Why people wait a year to see a doctor in Puerto Rico
Last Updated: 2016-10-11
By Robin Respaut
SAN JUAN, Puerto Rico (Reuters) - Seven-year-old Luis Crespo Garcia can't run or ride a bike or do many other things most children take for granted. Born with cerebral palsy, he hobbles about with the aid of a walker.
In February, Luis had a seizure. The emergency room doctor who saw the boy recommended that he see a pediatric neurologist. But when Luis's mother, Karen, called one to request an appointment, the physician was booked through July - July 2017.
She said Luis's regular doctors told her that if she didn't want to wait a year and a half to see the specialist, the family had an unorthodox option: move to the mainland United States.
That wouldn't be easy. Karen Garcia quit her restaurant job to care for her son, her husband washes cars for a living, and the family receives $410 a month in food stamps. They don't speak English, and they don't know anyone on the mainland. "I would love to go, because I want what is best for my son," Garcia said. "But I'm afraid."
The Garcias, like many other Puerto Ricans, are dealing with the effects of an acute and worsening doctor shortage that restricts access to healthcare. Doctors have been fleeing the island in droves, creating ever-longer waits for patients, and prompting some to leave the island to seek care.

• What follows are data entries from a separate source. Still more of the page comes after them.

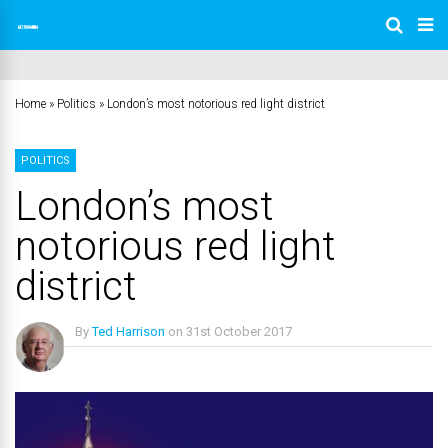
Home
»
Politics
»
London’s most notorious red light district
POLITICS
London’s most
notorious red light
district
By
Ted Harrison
on
31st October 2017
No Comments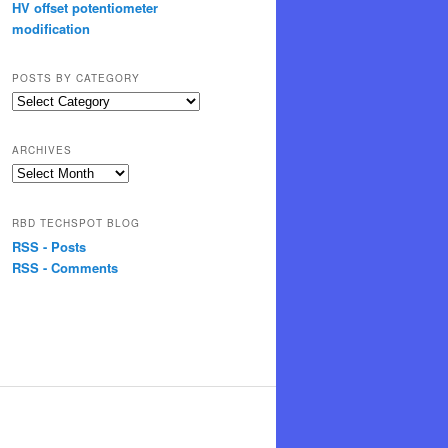
HV offset potentiometer
modification
POSTS BY CATEGORY
Posts
by
Category
ARCHIVES
Archives
RBD TECHSPOT BLOG
RSS - Posts
RSS - Comments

The issue is money. For decades, the U.S. has squeezed payments to Puerto Rico under the federally sponsored Medicare and Medicaid insurance programs, which cover most people on the island. For doctors, that has made work on the mainland ever more attractive. And the situation is only likely to get worse: The island's $70 billion debt crisis - much of that money originally raised to pay for healthcare - has blocked Puerto Rico from additional borrowing to cover looming funding gaps.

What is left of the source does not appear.